How can I now if my kernels expend most of their time accessing global memory or performing computations? I have tried the CUDA Profiler but it just provides information about the time expent by each kernel…

Do some maths: if your reads are coalesced you can achieve 70 GiB/sec. If your kernel shows close figures — memory is the bottleneck.
Alternatively, you can add some computations and check if running time of your kernel changes.

Ok, so let’s say for example, that my kernel follows the next process:

-Read X1 MB of data.
-Process X1 MB of data.
-Write X1 MB of data.
-Read X2 MB of data.
-Process X2 MB of data.
-Write X2 MB of data.

If all my accesses to global memory are coalesced and my card provides a memory bandwidth of BW (in MB per second), I guess that the time spent accessing the memory by each kernel invocation could be estimated by the next formula:

T = (2·X1 + 2·X2)/BW

Am I right?
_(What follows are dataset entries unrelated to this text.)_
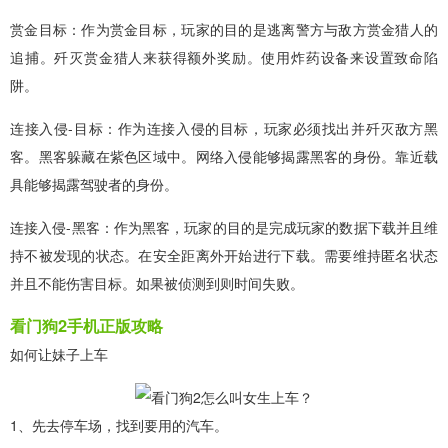
赏金目标：作为赏金目标，玩家的目的是逃离警方与敌方赏金猎人的
追捕。歼灭赏金猎人来获得额外奖励。使用炸药设备来设置致命陷
阱。
连接入侵-目标：作为连接入侵的目标，玩家必须找出并歼灭敌方黑
客。黑客躲藏在紫色区域中。网络入侵能够揭露黑客的身份。靠近载
具能够揭露驾驶者的身份。
连接入侵-黑客：作为黑客，玩家的目的是完成玩家的数据下载并且维
持不被发现的状态。在安全距离外开始进行下载。需要维持匿名状态
并且不能伤害目标。如果被侦测到则时间失败。
看门狗2手机正版攻略
如何让妹子上车
1、先去停车场，找到要用的汽车。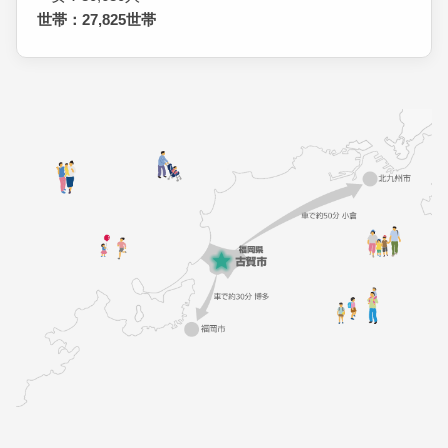
世帯：27,825世帯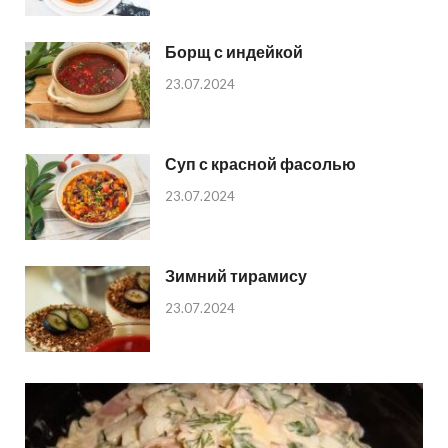
Борщ с индейкой
23.07.2024
Суп с красной фасолью
23.07.2024
Зимний тирамису
23.07.2024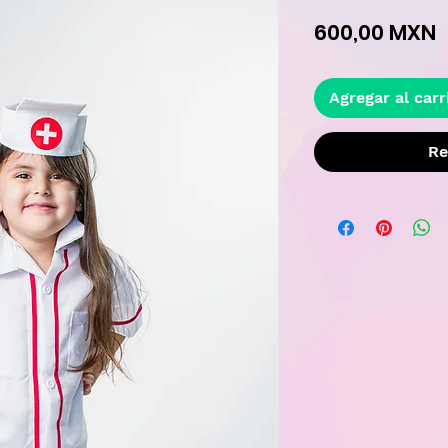
P
600,00 MXN
Agregar al carr
Re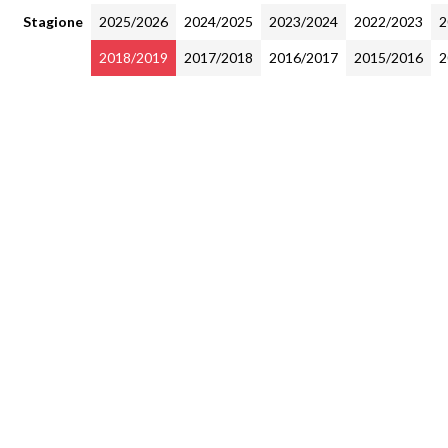
Stagione
2025/2026
2024/2025
2023/2024
2022/2023
2
2018/2019
2017/2018
2016/2017
2015/2016
2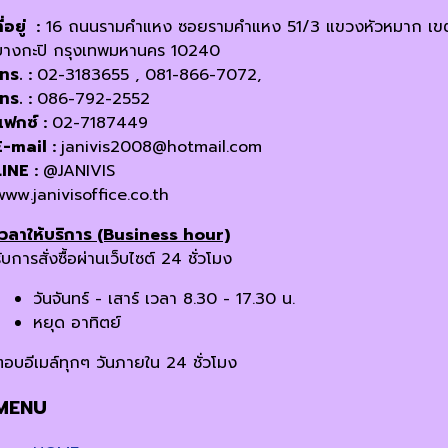
ี่อยู่ :
16 ถนนรามคำแหง ซอยรามคำแหง 51/3 แขวงหัวหมาก เข
บางกะปิ กรุงเทพมหานคร 10240
โทร. :
02-3183655 , 081-866-7072,
โทร. :
086-792-2552
แฟกซ์ :
02-7187449
E-mail :
janivis2008@hotmail.com
LINE :
@JANIVIS
www.janivisoffice.co.th
เวลาให้บริการ (Business hour)
ับการสั่งซื้อผ่านเว็บไซต์ 24 ชั่วโมง
วันจันทร์ - เสาร์ เวลา 8.30 - 17.30 น.
หยุด อาทิตย์
ตอบอีเมล์ทุกๆ วันภายใน 24 ชั่วโมง
MENU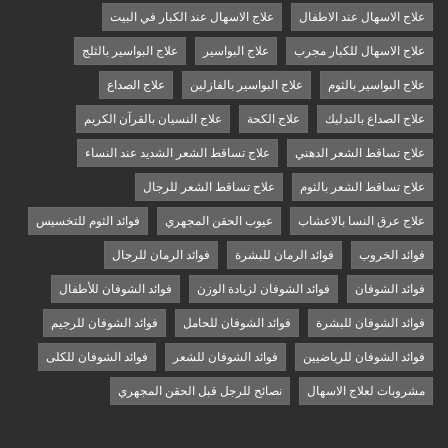
علاج الاسهال عند الاطفال
علاج الاسهال عند الكبار في البيت
علاج الاسهال للكبار مجرب
علاج البواسير
علاج البواسير بالثلج
علاج البواسير بالثوم
علاج البواسير بالفازلين
علاج الصداع
علاج الصداع بالتدليك
علاج الكحة
علاج النسيان بالقرآن الكريم
علاج تساقط الشعر الدهني
علاج تساقط الشعر الشديد عند النساء
علاج تساقط الشعر بالثوم
علاج تساقط الشعر للرجال
علاج عرق النسا بالاعشاب
عيوب الحقن المجهري
فوائد الثوم للتخسيس
فوائد الخروب
فوائد الرمان للبشرة
فوائد الرمان للرجال
فوائد الشوفان
فوائد الشوفان لزيادة الوزن
فوائد الشوفان للأطفال
فوائد الشوفان للبشرة
فوائد الشوفان للحامل
فوائد الشوفان للرجيم
فوائد الشوفان للرياضيين
فوائد الشوفان للشعر
فوائد الشوفان للكلى
مشروبات لعلاج الاسهال
نصائح للرجل قبل الحقن المجهري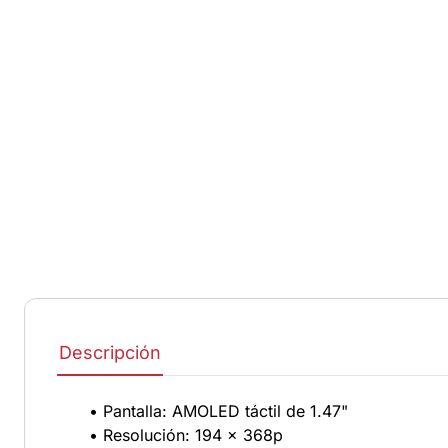
Descripción
• Pantalla: AMOLED táctil de 1.47"
• Resolución: 194 x 368p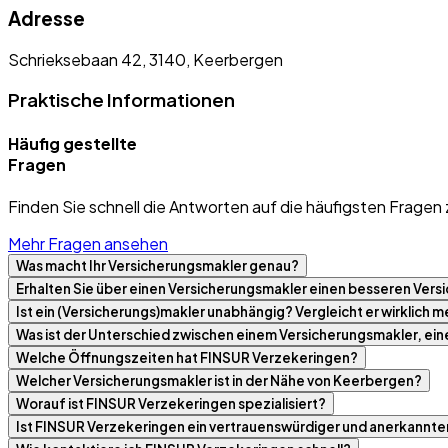
Adresse
Schrieksebaan 42, 3140, Keerbergen
Praktische Informationen
Häufig gestellte
Fragen
Finden Sie schnell die Antworten auf die häufigsten Fragen 
Mehr Fragen ansehen
Was macht Ihr Versicherungsmakler genau?
Erhalten Sie über einen Versicherungsmakler einen besseren Versi
Ist ein (Versicherungs)makler unabhängig? Vergleicht er wirklich
Was ist der Unterschied zwischen einem Versicherungsmakler, ei
Welche Öffnungszeiten hat FINSUR Verzekeringen?
Welcher Versicherungsmakler ist in der Nähe von Keerbergen?
Worauf ist FINSUR Verzekeringen spezialisiert?
Ist FINSUR Verzekeringen ein vertrauenswürdiger und anerkannte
Also, are the constant memory accesses also faster if they are coalesced?
I supposse that those 70 GB/sec are device dependent, right? I have a GeForce 8600M GT which, as far as I know (Wikipedia) can give up to 12.8 or 22.4 GB/sec, but not 70GB/sec.

Constant memory access is fast if all threads in warp access same memory location. In other cases using textures may be a better option.

Yes, 8600M have much smaller bandwidth. Take a look at bandwidthTest SDK sample which will show you actual bandwidth for your device.